Russia’s current account surplus hit a record last year as imports fell with the sanctions while the value of exports surged as commodity prices soared in the wake of the Russian invasion of Ukraine.
However, as 2022 progressed, Russia saw its current account surplus drop quarter on quarter after a quarterly record in Q2 as Moscow choked pipeline gas exports to Europe while buyers of its oil were asking for steep discounts to purchase Russian crude grades.
Russia’s revenues from oil and gas were very high in 2022 due to high prices and still high volumes of exports. Going forward, the steep discounts on the flagship Russian grades versus Brent prices and the additional bans on Russian energy products—including a ban on seaborne imports of refined Russian petroleum products into the EU as of February 5—are set to lead to declines in Putin’s energy export revenues compared to the 2022 revenues, analysts say.
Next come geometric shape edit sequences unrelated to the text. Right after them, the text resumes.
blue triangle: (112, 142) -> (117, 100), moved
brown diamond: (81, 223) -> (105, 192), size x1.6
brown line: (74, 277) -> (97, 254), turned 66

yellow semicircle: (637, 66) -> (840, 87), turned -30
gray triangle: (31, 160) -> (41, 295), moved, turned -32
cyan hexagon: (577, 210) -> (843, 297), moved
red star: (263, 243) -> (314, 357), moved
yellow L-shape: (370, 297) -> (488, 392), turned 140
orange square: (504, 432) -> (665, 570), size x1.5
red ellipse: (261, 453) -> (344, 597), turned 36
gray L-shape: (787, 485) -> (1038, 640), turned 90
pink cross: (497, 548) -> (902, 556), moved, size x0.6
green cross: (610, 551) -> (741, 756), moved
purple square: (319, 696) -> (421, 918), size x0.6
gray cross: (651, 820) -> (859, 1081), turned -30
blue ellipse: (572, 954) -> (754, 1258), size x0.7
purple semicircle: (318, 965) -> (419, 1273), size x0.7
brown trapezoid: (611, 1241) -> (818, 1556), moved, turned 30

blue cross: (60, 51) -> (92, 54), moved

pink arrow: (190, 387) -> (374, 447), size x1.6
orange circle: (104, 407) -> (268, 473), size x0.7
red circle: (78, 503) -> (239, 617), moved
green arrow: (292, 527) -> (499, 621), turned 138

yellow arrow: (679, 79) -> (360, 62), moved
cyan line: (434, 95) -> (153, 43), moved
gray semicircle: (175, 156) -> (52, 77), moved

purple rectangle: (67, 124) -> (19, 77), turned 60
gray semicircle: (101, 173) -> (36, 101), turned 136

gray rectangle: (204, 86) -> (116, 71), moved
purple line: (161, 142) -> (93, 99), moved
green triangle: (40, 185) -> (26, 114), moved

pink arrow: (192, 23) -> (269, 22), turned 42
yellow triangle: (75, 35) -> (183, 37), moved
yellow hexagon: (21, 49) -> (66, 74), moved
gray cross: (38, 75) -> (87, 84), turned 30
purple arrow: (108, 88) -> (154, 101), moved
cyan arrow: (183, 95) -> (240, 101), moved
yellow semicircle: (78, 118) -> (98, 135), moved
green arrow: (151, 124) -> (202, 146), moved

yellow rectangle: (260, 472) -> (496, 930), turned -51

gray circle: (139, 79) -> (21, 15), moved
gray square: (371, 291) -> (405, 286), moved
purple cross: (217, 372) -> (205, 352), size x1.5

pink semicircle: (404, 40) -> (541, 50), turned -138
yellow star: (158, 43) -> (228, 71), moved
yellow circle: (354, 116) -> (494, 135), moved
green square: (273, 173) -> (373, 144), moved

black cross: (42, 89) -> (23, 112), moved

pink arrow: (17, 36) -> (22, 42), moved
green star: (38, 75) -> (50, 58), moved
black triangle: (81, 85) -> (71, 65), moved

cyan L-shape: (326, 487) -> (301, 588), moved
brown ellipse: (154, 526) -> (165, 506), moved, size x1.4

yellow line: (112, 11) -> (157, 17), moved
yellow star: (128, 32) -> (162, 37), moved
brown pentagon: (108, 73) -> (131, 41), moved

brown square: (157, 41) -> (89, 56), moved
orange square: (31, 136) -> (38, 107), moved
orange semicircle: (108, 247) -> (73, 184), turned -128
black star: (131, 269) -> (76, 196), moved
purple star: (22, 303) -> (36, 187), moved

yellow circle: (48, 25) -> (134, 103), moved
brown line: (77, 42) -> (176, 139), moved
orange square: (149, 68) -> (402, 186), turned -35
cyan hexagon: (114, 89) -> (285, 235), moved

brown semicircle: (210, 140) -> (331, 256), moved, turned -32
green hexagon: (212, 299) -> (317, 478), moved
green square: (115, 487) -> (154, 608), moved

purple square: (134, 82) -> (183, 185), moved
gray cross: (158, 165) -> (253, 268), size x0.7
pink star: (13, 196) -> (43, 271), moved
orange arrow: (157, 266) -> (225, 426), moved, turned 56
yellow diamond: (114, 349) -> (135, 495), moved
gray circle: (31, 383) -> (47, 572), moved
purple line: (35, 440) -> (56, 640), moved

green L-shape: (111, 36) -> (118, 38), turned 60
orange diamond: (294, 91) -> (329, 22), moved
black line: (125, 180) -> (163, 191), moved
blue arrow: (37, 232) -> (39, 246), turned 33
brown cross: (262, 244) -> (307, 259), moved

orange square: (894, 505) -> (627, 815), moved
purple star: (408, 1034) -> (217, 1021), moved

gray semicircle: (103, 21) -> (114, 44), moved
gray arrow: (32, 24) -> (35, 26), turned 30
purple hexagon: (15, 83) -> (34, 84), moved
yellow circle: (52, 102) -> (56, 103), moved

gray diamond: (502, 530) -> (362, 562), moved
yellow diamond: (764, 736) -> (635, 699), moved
The G7 price cap and the EU embargo on Russian crude oil imports by sea may still be a regulatory minefield for players in the industry, but those sanctions have achieved one of their key goals. That’s to reduce Putin’s oil revenues, the mainstay of Russia’s budget. Moscow is now forced to sell much of its crude oil at deep discounts to international benchmarks to countries in Asia that aren’t even part of the Price Cap Coalition.
Current Account Surplus Falling
Russia’s current account surplus dropped in the fourth quarter of 2022 to $31.4 billion, down from $48 billion in Q3 and a record $78.5 billion in Q2, data from the Bank of Russia showed this week.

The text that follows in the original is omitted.